Riegel: Well, we've discovered that some folks that we didn't expect are nerdier than we expected. Dominic Monaghan, for instance, when he came to record with us ... we're huge fans of his work as an actor, and he's done some fantasy before, so he's got fantasy street cred. He also was talking about how he loves to play role playing games now and has played them in different groups and is really into it. I want to play with him sometimes. I'd love to.

Then, there's some folks in the guest cast who don't know anything about what we do. For instance, I don't think David Tennant has ever played one of these games before. However, when we told him the story of how the show came about and how we were just a group of friends who got together with a passion for doing this silly game together and it became a show, that's something that he really [understood]. He was so excited about the idea that you and your mates could just get together and love something so much that you will it into existence, which was really fun to see happen as well.

Dragon vs. dragon and comfort movies

Let's just hypothetically say David Tennant's character from "The Legend of Vox Machina" gets into a fight with, say, Benedict Cumberbatch's character from "The Hobbit." Who wins in that fight?

Riegel: Oh, boy.

Willingham: Brimscythe versus Smaug. That's tough.

Auman: Brimscythe, of course. It's got to be Brimscythe.

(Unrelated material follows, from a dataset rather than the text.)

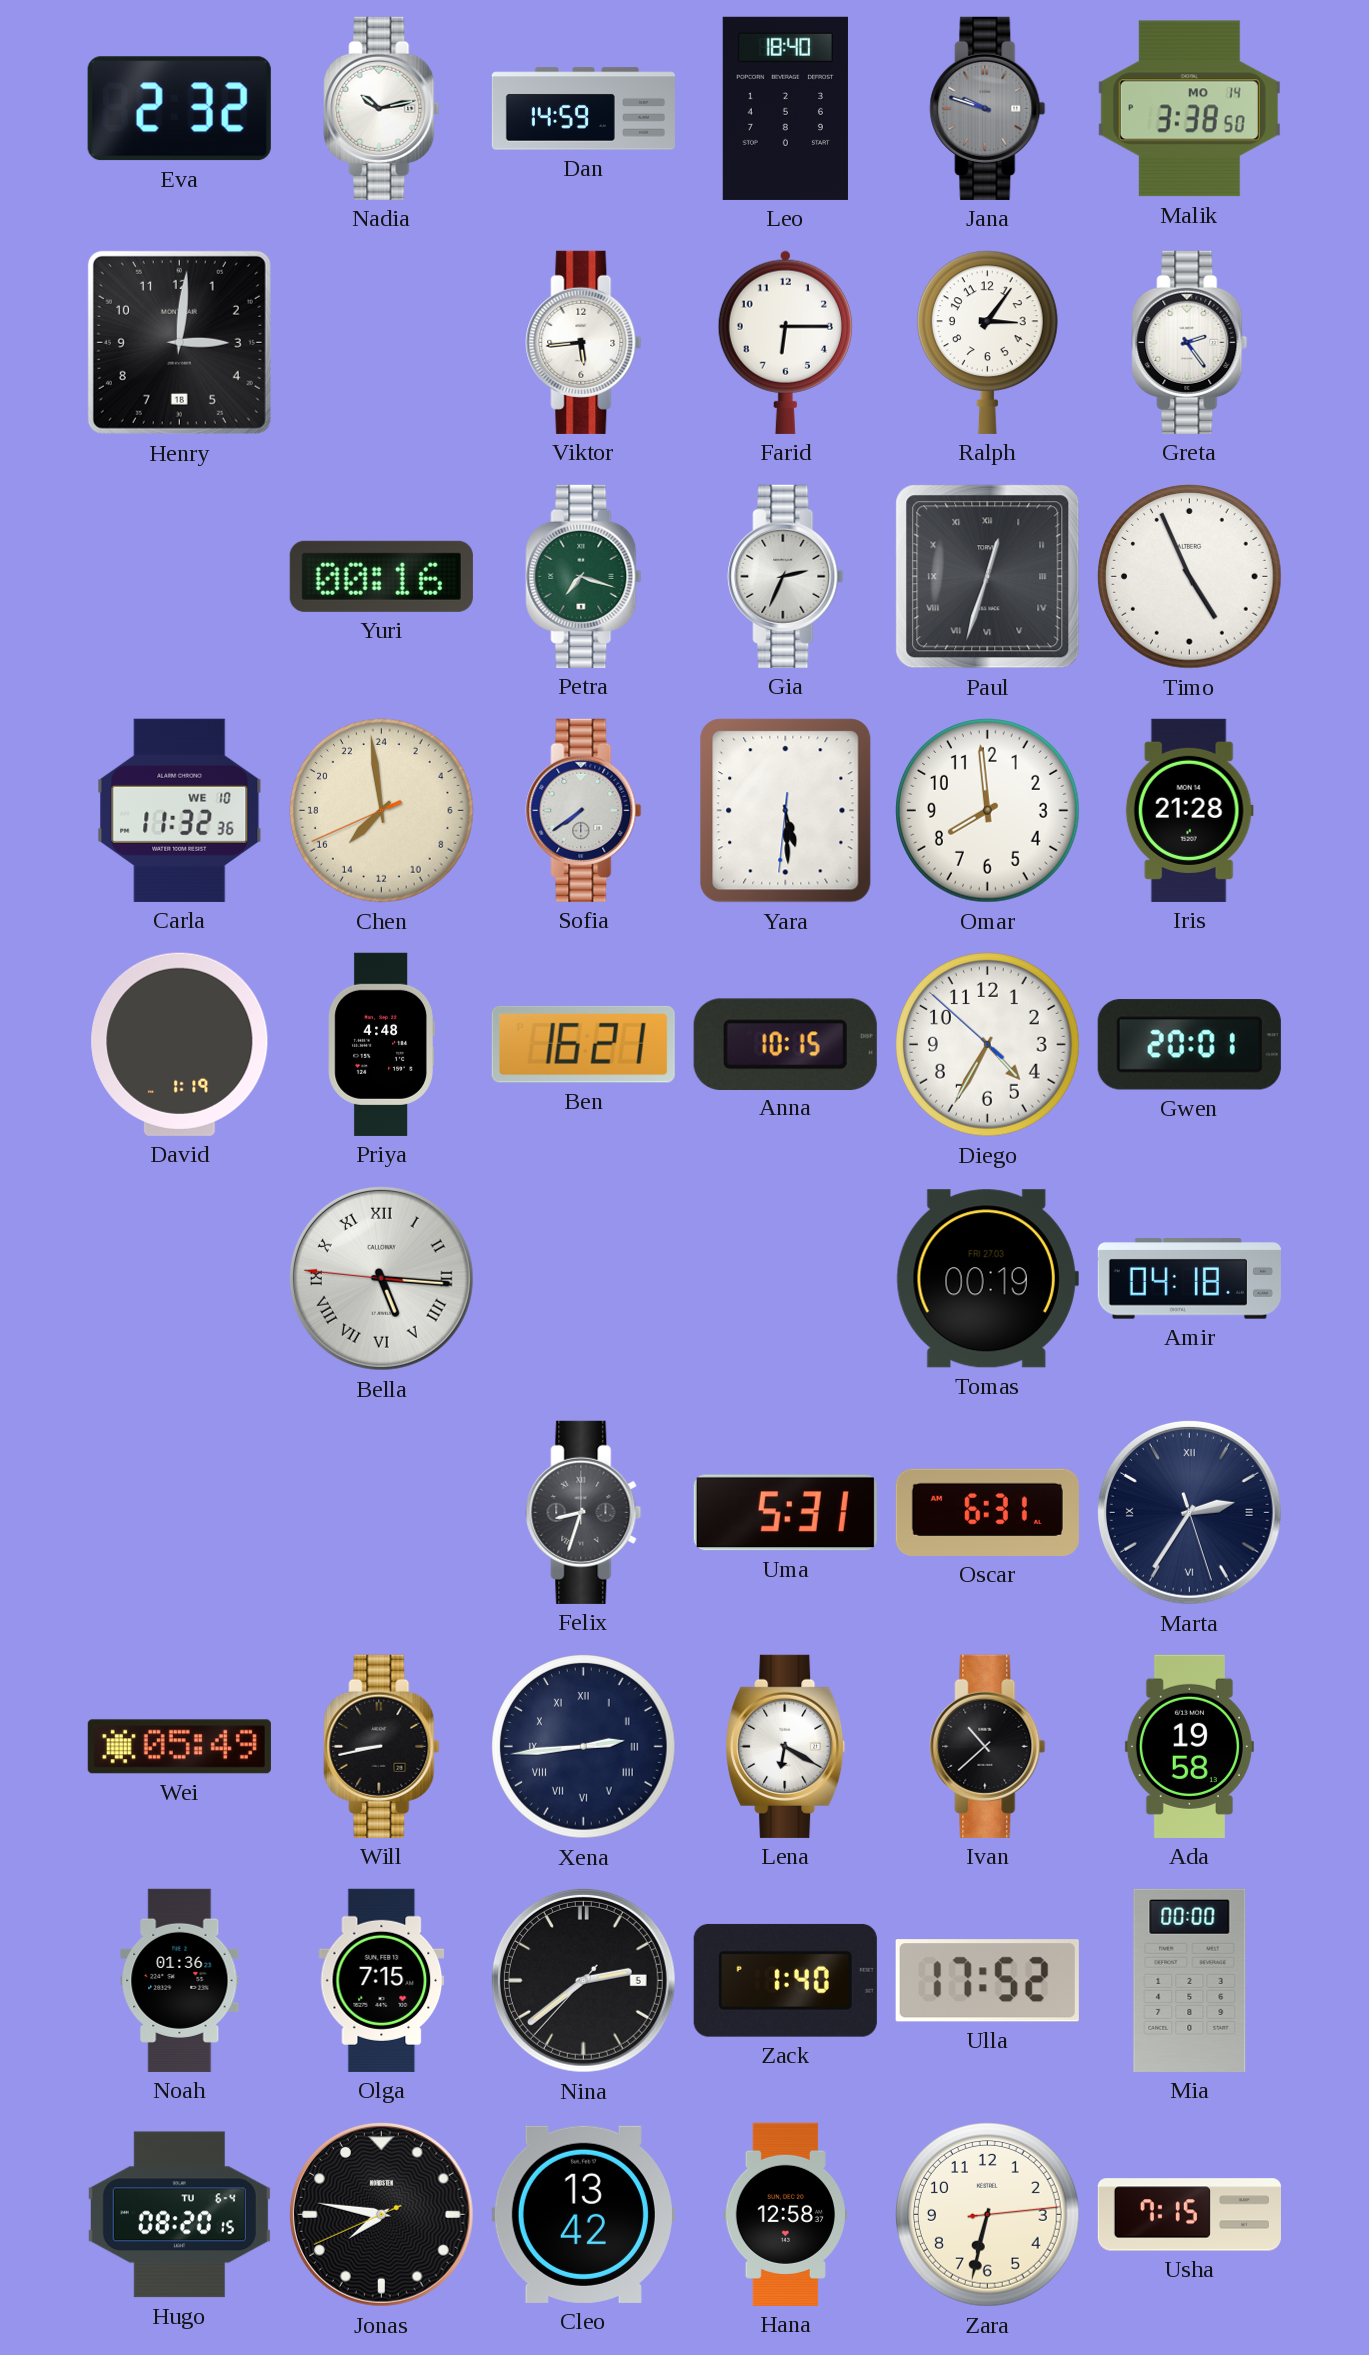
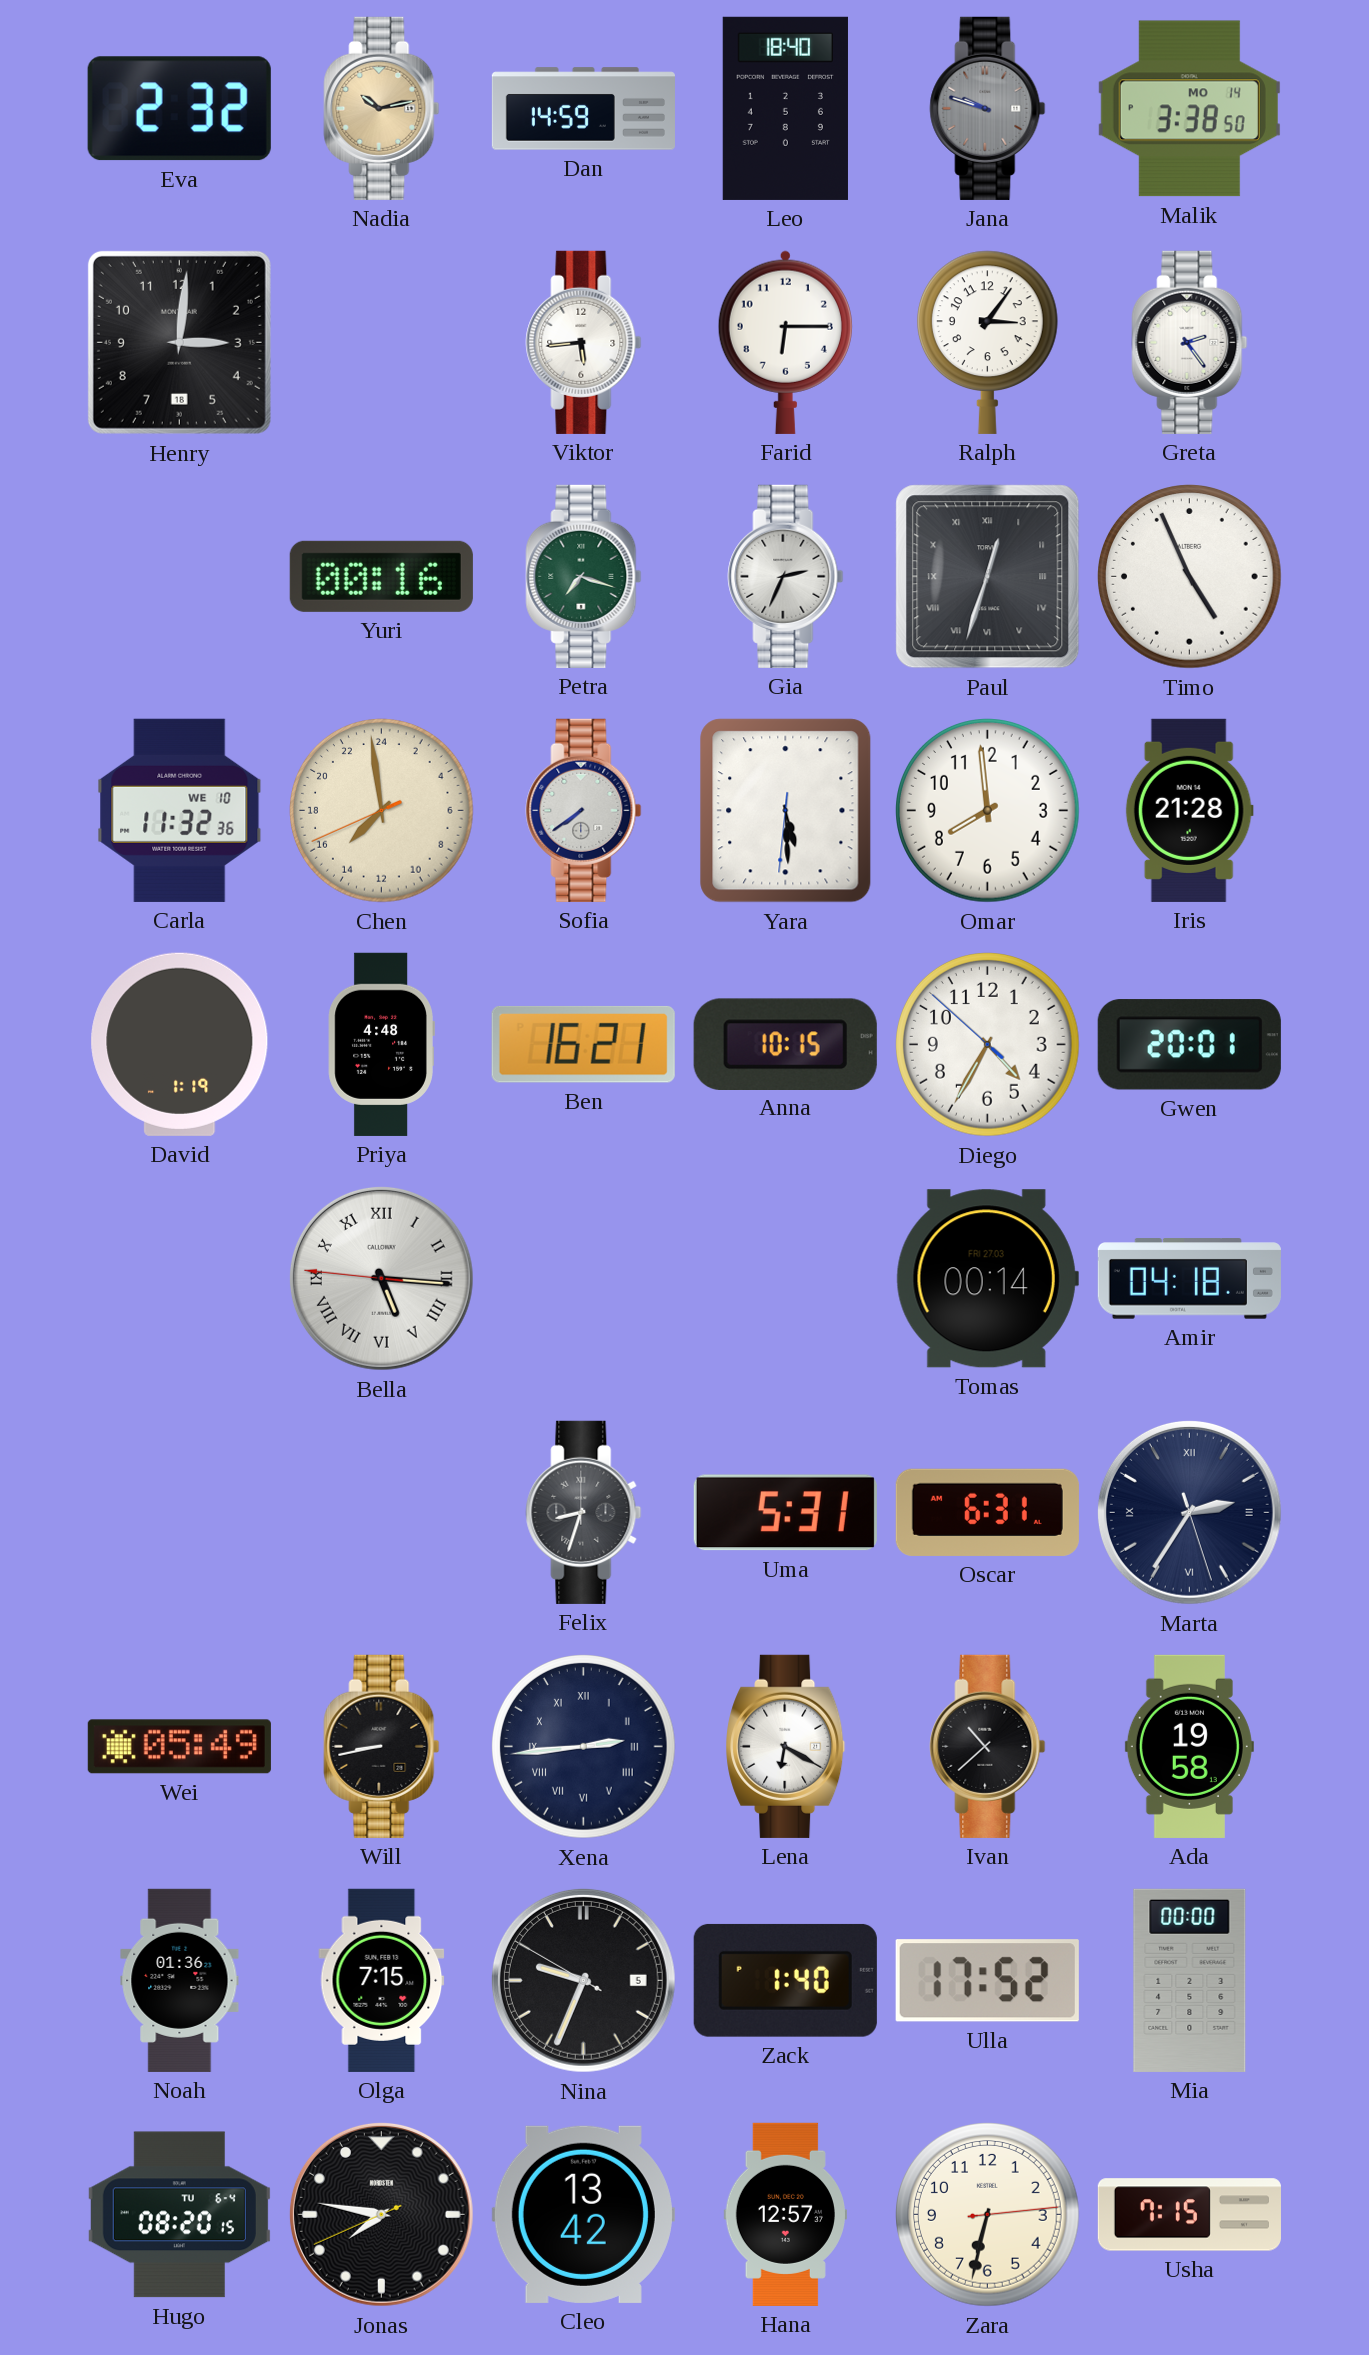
Nadia dial: white -> champagne
Tomas: 00:19 -> 00:14
Nina: 2:38 -> 9:33
Hana: 12:58 -> 12:57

Willingham: Smaug's a big boy. It's definitely a voice-off. That's to be sure.

Riegel: Oh, that's tough.

Auman: Yeah.

Riegel: A tough one.

Willingham: Yeah. One has fire. The other one has lightning. It's a scrap.

Riegel: I've got to go with the home team, with Tennant, just because he could charm the pants off the other guy.

Auman: Exactly right.

We've been asking a lot of people this just because it's been two years of finding ways to comfort yourself. Is there a favorite movie that you have or even a TV series that you've gone back to over and over again that's your comfort food? Something you love that makes you feel good and safe in dark, dark times.

Willingham: Oh, I can kick it off. It used to be just a holiday watch, like just a ritual watch. "Lord of The Rings." "Harry Potter." I jump into those every time and just lose myself, along with "Star Wars." Now, that I have a three-year-old, we actually put "New Hope" and "The Empire Strikes Back" on during Christmas and he was just locked in. It may be a poor parenting choice, I'm not sure, but we did it anyway, so it's a new ritual now.

Riegel: With my kids, over pandemic, we watched the entire Marvel Cinematic Universe from start to finish in whatever order the internet told me to do it in. It was really great because there's a lot of echoes with that way of storytelling and our show. It's accessible and there's humor involved, but amazing epic action, and all of these intricate storylines that they amazingly weaved together over a long period of storytelling, which is what we aim to do anyway in our Twitch series, but also in this series as we go. Yeah, I got a lot out of it.

"The Legend of Vox Machina" debuts on Prime Video January 28.